WINNIPEG, MANITOBA, CANADA — ICE Futures Canada, a subsidiary of IntercontinentalExchange, announced on Oct. 19 its intention to introduce new futures contracts for milling wheat, durum wheat and barley if federal legislation providing marketing freedom for farmers is enacted by the Canadian Parliament.

"These contracts recognize Canada's central role in the global agricultural marketplace and they serve an essential role in providing transparent price discovery and risk management tools," said Brad Vannan, president and chief operating officer of ICE Futures Canada. "Domestic and international market participants have expressed substantial demand for global benchmark futures contracts designed specifically for Canadian milling wheat, durum wheat and barley. We will continue to work with the industry and regulators as these contracts are developed."

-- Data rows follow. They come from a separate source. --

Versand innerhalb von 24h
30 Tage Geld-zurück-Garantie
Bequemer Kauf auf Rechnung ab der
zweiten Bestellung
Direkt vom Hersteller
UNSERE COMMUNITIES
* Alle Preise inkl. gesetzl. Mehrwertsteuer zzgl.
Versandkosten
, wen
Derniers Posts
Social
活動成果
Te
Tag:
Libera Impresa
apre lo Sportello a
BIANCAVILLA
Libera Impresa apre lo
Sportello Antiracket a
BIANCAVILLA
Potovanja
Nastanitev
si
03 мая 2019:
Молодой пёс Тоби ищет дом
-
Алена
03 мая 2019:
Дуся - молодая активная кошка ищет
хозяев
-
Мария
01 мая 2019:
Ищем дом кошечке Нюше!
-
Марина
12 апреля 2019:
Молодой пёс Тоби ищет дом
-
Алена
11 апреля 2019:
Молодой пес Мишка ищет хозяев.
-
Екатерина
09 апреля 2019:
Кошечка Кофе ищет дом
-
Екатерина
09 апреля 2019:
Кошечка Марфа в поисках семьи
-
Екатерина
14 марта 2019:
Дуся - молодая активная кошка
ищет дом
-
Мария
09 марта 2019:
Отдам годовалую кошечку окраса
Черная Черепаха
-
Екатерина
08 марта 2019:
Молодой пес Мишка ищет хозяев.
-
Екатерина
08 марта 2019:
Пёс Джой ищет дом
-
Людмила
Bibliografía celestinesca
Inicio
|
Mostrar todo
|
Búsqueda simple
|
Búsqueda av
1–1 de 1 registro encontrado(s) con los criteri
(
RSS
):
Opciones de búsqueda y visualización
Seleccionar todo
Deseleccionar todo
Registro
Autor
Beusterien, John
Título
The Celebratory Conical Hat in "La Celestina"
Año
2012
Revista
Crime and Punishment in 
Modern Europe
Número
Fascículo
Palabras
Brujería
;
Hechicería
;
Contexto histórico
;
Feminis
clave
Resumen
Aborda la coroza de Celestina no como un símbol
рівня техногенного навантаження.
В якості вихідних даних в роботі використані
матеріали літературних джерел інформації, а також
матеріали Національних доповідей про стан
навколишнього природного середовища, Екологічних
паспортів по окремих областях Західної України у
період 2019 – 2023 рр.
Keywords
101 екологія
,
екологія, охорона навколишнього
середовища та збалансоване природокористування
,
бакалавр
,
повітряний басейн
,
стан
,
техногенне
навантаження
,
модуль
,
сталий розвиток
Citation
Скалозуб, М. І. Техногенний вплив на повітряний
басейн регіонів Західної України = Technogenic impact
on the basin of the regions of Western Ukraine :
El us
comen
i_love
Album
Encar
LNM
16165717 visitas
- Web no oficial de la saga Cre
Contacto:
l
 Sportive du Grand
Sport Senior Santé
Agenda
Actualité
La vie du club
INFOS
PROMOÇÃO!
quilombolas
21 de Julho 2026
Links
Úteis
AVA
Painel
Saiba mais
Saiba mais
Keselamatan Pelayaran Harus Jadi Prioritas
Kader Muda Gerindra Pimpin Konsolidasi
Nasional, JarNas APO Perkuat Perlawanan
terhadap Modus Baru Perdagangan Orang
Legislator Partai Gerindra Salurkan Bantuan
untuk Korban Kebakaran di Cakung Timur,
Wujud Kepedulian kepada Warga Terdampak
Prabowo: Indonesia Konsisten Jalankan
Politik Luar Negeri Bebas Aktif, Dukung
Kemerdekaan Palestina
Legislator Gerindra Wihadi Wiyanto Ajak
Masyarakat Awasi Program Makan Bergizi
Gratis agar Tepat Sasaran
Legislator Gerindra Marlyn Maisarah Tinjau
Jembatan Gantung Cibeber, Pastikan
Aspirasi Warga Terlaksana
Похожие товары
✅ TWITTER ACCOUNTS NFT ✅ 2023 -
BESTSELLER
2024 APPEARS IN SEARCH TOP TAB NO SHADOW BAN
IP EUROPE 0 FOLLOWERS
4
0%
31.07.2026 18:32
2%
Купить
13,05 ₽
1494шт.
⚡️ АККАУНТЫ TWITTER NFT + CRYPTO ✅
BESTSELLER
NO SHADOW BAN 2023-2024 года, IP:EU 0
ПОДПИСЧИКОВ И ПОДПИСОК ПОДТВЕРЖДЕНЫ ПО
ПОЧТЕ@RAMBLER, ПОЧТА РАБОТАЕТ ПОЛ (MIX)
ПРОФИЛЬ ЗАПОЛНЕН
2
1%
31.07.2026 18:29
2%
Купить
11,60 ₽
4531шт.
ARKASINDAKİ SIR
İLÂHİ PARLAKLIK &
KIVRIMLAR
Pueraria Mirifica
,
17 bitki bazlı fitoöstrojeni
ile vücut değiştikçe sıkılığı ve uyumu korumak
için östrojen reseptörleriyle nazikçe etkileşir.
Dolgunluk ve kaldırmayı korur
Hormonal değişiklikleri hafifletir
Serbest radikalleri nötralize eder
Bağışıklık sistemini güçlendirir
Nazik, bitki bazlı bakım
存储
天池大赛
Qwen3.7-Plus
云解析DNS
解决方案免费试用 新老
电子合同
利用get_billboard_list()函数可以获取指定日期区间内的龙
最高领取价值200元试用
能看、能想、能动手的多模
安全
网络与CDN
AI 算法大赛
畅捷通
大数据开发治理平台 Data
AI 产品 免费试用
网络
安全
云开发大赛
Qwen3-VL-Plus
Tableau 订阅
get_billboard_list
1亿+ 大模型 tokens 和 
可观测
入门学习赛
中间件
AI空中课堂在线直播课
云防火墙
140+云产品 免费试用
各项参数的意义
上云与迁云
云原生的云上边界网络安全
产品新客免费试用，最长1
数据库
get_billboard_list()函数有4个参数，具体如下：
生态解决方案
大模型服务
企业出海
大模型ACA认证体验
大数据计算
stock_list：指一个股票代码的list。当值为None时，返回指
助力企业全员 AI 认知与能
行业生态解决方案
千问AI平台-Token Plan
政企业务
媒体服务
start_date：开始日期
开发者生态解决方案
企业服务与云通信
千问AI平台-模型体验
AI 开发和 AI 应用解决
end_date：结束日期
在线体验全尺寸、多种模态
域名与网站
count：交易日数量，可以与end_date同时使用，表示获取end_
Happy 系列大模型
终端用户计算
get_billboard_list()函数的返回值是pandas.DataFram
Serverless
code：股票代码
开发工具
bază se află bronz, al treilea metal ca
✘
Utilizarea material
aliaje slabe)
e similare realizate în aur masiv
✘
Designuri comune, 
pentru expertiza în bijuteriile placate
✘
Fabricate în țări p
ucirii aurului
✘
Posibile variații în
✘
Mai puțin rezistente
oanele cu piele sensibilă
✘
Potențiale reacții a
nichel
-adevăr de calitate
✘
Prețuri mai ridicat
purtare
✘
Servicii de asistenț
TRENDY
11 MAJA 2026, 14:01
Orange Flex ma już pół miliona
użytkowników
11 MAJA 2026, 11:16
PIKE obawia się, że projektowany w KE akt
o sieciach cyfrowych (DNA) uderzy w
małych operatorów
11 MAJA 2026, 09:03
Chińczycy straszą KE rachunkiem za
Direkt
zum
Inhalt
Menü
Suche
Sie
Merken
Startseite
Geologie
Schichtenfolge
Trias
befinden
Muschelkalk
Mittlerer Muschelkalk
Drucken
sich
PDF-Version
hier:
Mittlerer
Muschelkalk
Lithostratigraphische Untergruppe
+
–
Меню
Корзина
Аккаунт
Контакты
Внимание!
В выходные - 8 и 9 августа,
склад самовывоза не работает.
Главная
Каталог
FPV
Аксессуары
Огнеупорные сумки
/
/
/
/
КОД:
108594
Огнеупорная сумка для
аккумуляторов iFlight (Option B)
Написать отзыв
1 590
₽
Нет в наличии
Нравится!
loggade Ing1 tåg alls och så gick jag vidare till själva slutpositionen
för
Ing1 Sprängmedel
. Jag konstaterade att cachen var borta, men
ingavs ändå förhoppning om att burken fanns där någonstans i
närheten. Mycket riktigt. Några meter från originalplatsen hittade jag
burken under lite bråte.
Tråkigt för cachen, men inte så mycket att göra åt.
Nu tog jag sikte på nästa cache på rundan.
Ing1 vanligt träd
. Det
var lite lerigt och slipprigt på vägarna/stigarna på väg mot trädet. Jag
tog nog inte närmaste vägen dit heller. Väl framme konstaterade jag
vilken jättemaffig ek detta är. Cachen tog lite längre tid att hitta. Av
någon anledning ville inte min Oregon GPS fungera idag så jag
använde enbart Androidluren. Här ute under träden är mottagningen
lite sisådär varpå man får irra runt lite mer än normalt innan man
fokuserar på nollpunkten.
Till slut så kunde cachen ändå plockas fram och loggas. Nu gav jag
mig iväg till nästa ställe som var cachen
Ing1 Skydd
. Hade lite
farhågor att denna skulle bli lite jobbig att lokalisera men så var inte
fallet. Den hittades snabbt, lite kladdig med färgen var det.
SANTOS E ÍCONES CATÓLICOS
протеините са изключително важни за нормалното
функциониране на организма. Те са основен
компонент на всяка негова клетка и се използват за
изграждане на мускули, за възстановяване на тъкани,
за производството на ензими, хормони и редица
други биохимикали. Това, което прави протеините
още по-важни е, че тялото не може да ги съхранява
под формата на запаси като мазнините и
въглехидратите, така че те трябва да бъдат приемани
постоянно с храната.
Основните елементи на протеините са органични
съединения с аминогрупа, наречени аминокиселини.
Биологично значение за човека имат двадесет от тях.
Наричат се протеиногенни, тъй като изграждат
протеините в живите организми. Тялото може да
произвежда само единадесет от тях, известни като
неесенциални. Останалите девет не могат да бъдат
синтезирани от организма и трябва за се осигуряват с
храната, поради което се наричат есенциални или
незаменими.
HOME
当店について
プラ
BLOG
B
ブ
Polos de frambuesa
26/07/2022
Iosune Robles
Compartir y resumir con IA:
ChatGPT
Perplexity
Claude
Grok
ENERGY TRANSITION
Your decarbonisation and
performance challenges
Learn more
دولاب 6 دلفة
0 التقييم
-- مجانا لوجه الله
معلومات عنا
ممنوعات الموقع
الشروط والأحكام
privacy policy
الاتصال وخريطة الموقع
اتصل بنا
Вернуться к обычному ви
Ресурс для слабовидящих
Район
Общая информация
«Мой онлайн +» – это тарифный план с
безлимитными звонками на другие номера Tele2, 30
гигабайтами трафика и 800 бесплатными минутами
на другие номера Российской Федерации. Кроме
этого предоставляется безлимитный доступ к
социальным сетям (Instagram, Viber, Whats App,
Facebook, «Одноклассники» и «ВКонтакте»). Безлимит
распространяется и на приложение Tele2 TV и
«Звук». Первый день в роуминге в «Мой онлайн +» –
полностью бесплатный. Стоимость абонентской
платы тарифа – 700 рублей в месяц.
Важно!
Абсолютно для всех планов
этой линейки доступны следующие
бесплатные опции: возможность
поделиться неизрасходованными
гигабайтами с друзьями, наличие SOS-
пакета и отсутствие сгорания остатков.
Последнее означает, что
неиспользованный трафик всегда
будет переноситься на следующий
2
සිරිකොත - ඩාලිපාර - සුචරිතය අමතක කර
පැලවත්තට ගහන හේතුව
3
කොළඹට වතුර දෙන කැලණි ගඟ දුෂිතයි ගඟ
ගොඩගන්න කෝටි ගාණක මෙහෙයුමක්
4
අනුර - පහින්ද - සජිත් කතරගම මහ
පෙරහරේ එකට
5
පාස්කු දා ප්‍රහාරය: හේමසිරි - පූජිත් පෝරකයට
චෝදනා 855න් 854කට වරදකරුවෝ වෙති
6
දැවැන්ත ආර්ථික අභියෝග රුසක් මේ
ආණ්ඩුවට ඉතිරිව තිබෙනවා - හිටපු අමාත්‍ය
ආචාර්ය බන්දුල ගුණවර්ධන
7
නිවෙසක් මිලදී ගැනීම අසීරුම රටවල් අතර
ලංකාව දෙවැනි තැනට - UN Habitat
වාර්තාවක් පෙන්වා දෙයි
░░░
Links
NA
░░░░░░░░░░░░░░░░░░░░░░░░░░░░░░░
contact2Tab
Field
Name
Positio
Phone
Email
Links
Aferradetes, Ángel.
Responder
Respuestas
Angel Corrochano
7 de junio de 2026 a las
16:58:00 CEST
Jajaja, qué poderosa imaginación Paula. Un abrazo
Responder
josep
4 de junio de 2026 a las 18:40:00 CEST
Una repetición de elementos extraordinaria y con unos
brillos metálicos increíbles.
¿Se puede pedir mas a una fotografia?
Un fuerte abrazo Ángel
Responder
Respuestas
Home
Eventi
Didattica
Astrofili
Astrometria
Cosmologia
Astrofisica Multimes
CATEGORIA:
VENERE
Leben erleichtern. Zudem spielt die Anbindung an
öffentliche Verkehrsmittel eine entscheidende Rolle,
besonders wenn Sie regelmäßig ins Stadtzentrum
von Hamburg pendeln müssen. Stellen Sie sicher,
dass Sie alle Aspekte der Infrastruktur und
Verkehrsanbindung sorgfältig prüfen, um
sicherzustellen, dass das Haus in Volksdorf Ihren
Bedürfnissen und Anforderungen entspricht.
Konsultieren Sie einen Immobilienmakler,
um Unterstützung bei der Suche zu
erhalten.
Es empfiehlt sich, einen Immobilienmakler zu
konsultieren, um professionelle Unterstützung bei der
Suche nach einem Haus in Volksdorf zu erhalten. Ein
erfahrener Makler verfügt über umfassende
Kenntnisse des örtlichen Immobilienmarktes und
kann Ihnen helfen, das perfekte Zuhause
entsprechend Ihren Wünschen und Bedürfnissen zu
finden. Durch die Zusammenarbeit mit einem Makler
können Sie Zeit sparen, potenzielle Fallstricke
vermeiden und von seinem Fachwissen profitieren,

The new milling wheat, durum wheat and barley contracts will be modeled on ICE Futures Canada's canola futures contract, which has annual trading volume in excess of 4 million contracts (80 million tonnes) and is familiar to Canadian farmers, merchants and processors, as well as the international trading community.

The contracts, which will be priced in Canadian dollars, have been designed in consultation with grain market participants. The milling wheat and durum wheat contracts will be 100 tonnes in size, while barley, like canola, will be 20 tonnes. ICE Futures Canada expects to publish contract specifications pending regulatory approval from the Manitoba Securities Commission. Following approval of the MSC and enactment of Bill C-18, the exchange expects to list the new contracts for delivery in October 2012.